Academic or research literature does not refer to games or similar concepts, although in popular culture, from which the term “game” derives, there is an intuitive understanding of their occurrence and their negative impact. Games are played by people in order to avoid intimacy. Games leave both players with Not- O.K. feelings.
These Not OK feelings, however, are seen as preferable to risking intimacy with the other people. People play games out of a fear of intimacy. In TA, a game involves an exchange of strokes between two individuals which results in a “payoff’ for each of the game players.

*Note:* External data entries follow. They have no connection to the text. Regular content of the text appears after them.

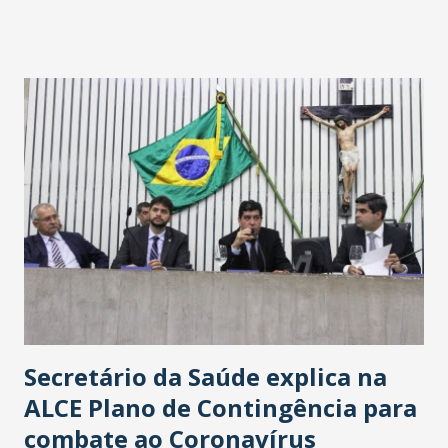
fontes extraoficiais indicam, que será na Avenida
Washington Soares-Messejana. Uma coisa é certa: será a
maior loja Havan do Brasil.
Secretário da Saúde explica na
ALCE Plano de Contingência para
combate ao Coronavírus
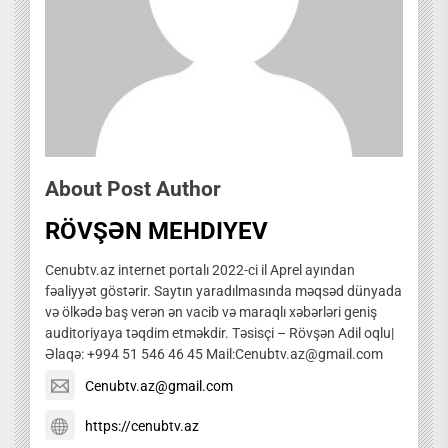
About Post Author
RÖVŞƏN MEHDIYEV
Cenubtv.az internet portalı 2022-ci il Aprel ayından
fəaliyyət göstərir. Saytın yaradılmasında məqsəd dünyada
və ölkədə baş verən ən vacib və maraqlı xəbərləri geniş
auditoriyaya təqdim etməkdir. Təsisçi – Rövşən Adil oqlu|
Əlaqə: +994 51 546 46 45 Mail:Cenubtv.az@gmail.com
Cenubtv.az@gmail.com
https://cenubtv.az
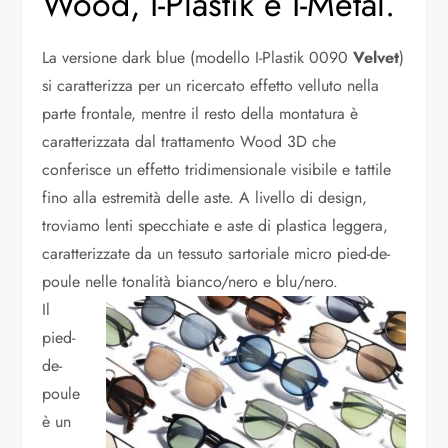
Wood, I-Plastik e I-Metal.
La versione dark blue (modello I-Plastik 0090
Velvet
)
si caratterizza per un ricercato effetto velluto nella
parte frontale, mentre il resto della montatura è
caratterizzata dal trattamento Wood 3D che
conferisce un effetto tridimensionale visibile e tattile
fino alla estremità delle aste. A livello di design,
troviamo lenti specchiate e aste di plastica leggera,
caratterizzate da un tessuto sartoriale micro pied-de-
poule nelle tonalità bianco/nero e blu/nero.
Il
pied-
de-
poule
è un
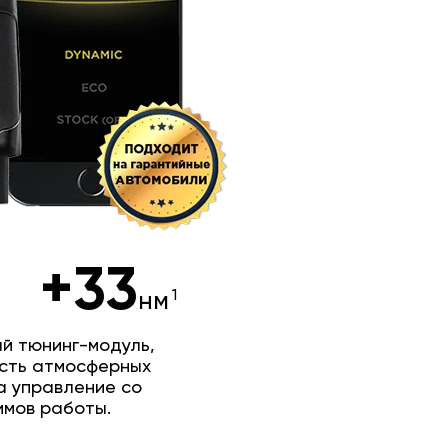
+33
нм
й тюнинг-модуль,
сть атмосферных
а управление со
имов работы.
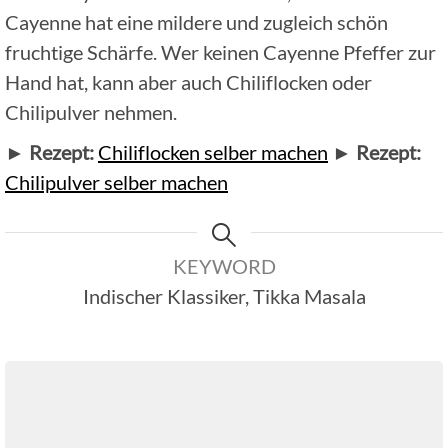
Cayenne hat eine mildere und zugleich schön
fruchtige Schärfe. Wer keinen Cayenne Pfeffer zur
Hand hat, kann aber auch Chiliflocken oder
Chilipulver nehmen.
►
Rezept:
Chiliflocken selber machen
►
Rezept:
Chilipulver selber machen
KEYWORD
Indischer Klassiker, Tikka Masala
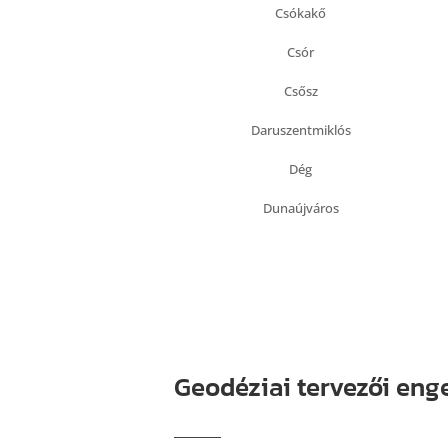
Csókakő
Csór
Csősz
Daruszentmiklós
Dég
Dunaújváros
Geodéziai tervezői eng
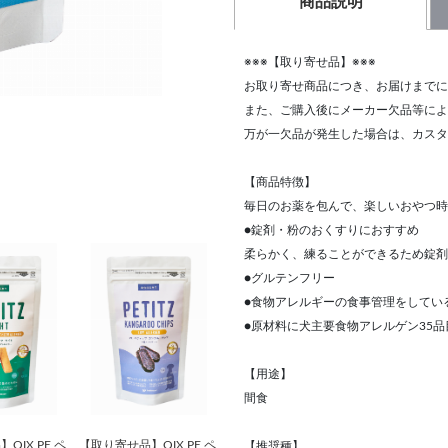
商品説明
※※※【取り寄せ品】※※※
お取り寄せ商品につき、お届けまでに
また、ご購入後にメーカー欠品等によ
万が一欠品が発生した場合は、カスタ
【商品特徴】
毎日のお薬を包んで、楽しいおやつ時
●錠剤・粉のおくすりにおすすめ
柔らかく、練ることができるため錠剤
●グルテンフリー
●食物アレルギーの食事管理をしてい
●原材料に犬主要食物アレルゲン35
【用途】
間食
QIX PE ペ
【取り寄せ品】QIX PE ペ
【推奨種】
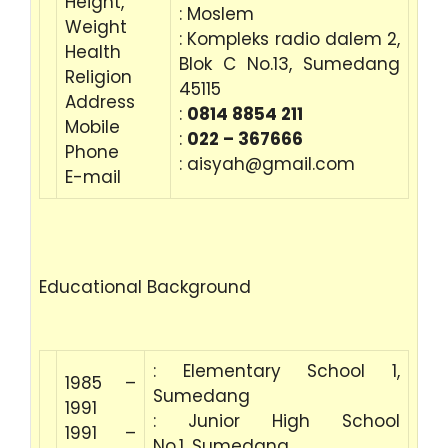
Height,
: Moslem
Weight
: Kompleks radio dalem 2,
Health
Blok C No.13, Sumedang
Religion
45115
Address
:
0814 8854 211
Mobile
:
022 – 367666
Phone
: aisyah@gmail.com
E-mail
Educational Background
: Elementary School 1,
1985 –
Sumedang
1991
: Junior High School
1991 –
No.1, Sumedang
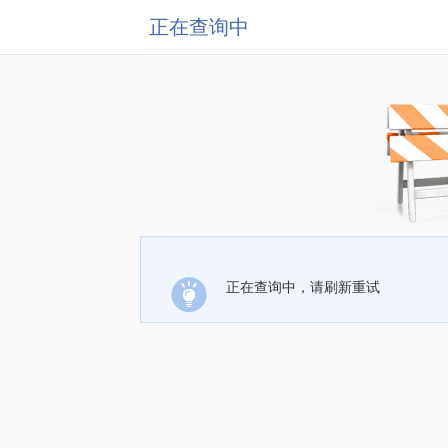
正在查询中
正在查询中，请刷新重试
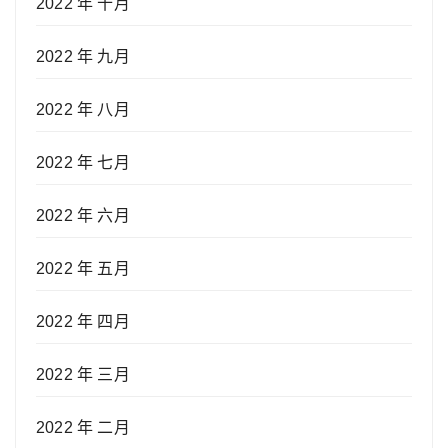
2022 年 十月
2022 年 九月
2022 年 八月
2022 年 七月
2022 年 六月
2022 年 五月
2022 年 四月
2022 年 三月
2022 年 二月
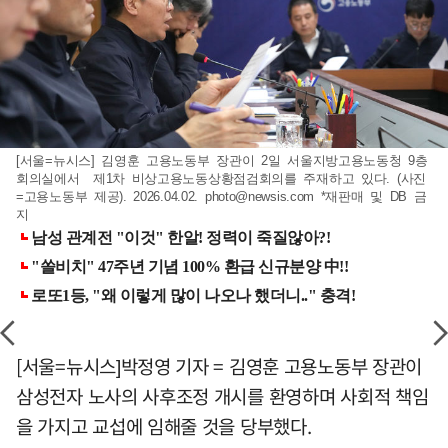
[서울=뉴시스] 김영훈 고용노동부 장관이 2일 서울지방고용노동청 9층
회의실에서 제1차 비상고용노동상황점검회의를 주재하고 있다. (사진
=고용노동부 제공). 2026.04.02.
photo@newsis.com
*재판매 및 DB 금
지
[서울=뉴시스]박정영 기자 = 김영훈 고용노동부 장관이
삼성전자 노사의 사후조정 개시를 환영하며 사회적 책임
을 가지고 교섭에 임해줄 것을 당부했다.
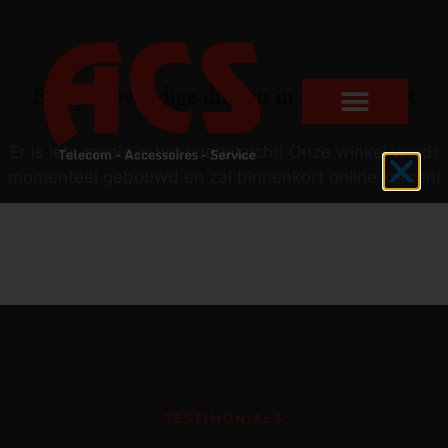
Er zijn geweldige dingen in het verschiet
Er is iets moois in het vooruitzicht! Onze winkel wordt
momenteel gebouwd en zal binnenkort online komen!
TESTIMONIALS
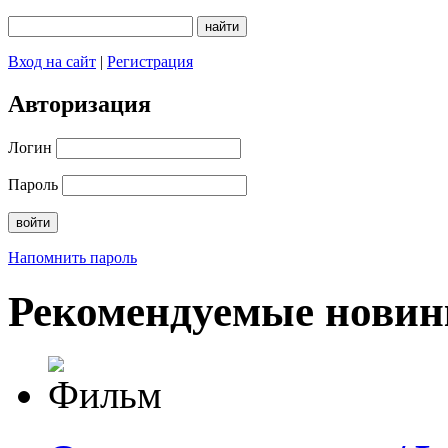
Вход на сайт
|
Регистрация
Авторизация
Логин
Пароль
Напомнить пароль
Рекомендуемые новин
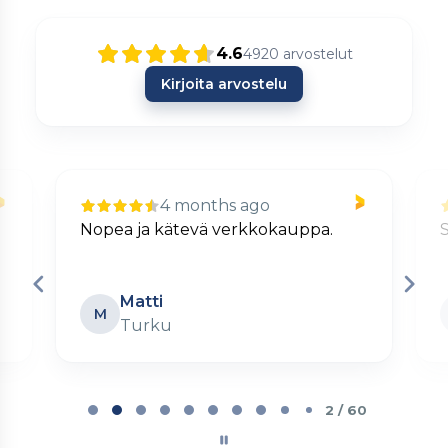
4.6
4920
arvostelut
Kirjoita arvostelu
4 months ago
Nopea ja kätevä verkkokauppa.
S
Matti
M
Turku
Page
2
2 / 60
of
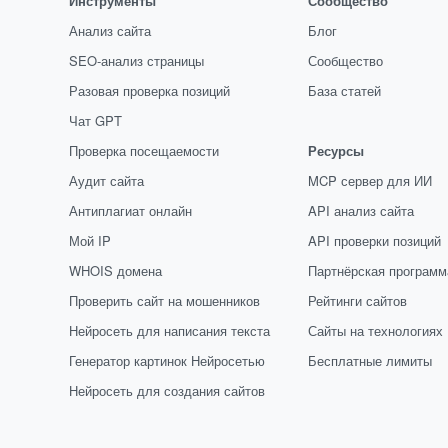
Инструменты
Сообщество
Анализ сайта
Блог
SEO-анализ страницы
Сообщество
Разовая проверка позиций
База статей
Чат GPT
Проверка посещаемости
Ресурсы
Аудит сайта
MCP сервер для ИИ
Антиплагиат онлайн
API анализ сайта
Мой IP
API проверки позиций
WHOIS домена
Партнёрская программ
Проверить сайт на мошенников
Рейтинги сайтов
Нейросеть для написания текста
Сайты на технологиях
Генератор картинок Нейросетью
Бесплатные лимиты
Нейросеть для создания сайтов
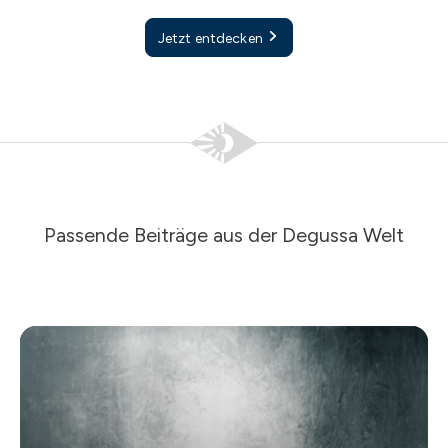
Jetzt entdecken
Passende Beiträge aus der Degussa Welt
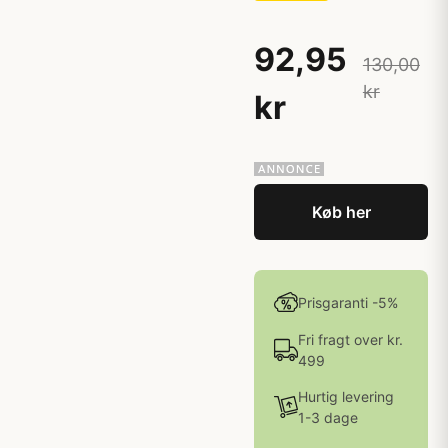
92,95
130,00
kr
kr
Køb her
Prisgaranti -5%
Fri fragt over kr.
499
Hurtig levering
1-3 dage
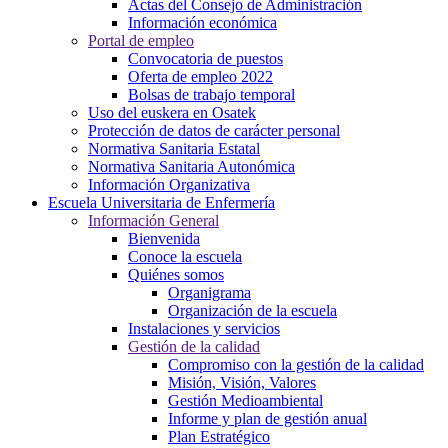
Actas del Consejo de Administración
Información económica
Portal de empleo
Convocatoria de puestos
Oferta de empleo 2022
Bolsas de trabajo temporal
Uso del euskera en Osatek
Protección de datos de carácter personal
Normativa Sanitaria Estatal
Normativa Sanitaria Autonómica
Información Organizativa
Escuela Universitaria de Enfermería
Información General
Bienvenida
Conoce la escuela
Quiénes somos
Organigrama
Organización de la escuela
Instalaciones y servicios
Gestión de la calidad
Compromiso con la gestión de la calidad
Misión, Visión, Valores
Gestión Medioambiental
Informe y plan de gestión anual
Plan Estratégico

In Intimacy, strokes are also exchanged, but for sharing with one another genuine feelings, not aimed at eliciting a specific response, as in game playing. Games can never lead to intimacy. Intimacy does not have to include a sexual relation. Any two persons may be capable of intimacy. With intimacy, people exchange unconditional strokes without looking for a payoff. Some common games are as follows:
1. YDYB: Why Don’t You, Yes But. Historically, the first game discovered.
2. IFWY: If It Weren’t For You.
3. WAHM: Why does this Always Happen to Me? (Setting up a self-fulfilling prophecy).
4. SWYMD: See What You Made Me Do.
5. UGMIT: You Got Me Into This.
6. NHIT: Look How Hard I’ve Tried.
7. lTHY: I’m Only Trying to Help You.
8. LYAHF: Let’s You and Him Fight.
9. NIGYITYL: Now I’ve Got You, I will Teach You a Lesson.
10. RAPO: A woman falsely cries ‘rape’ or threatens to – related to Buzz Off Buster.
In a game, the players do not always behave rationally in transactional analysis, but behave more like real people. Their motives are often ulterior.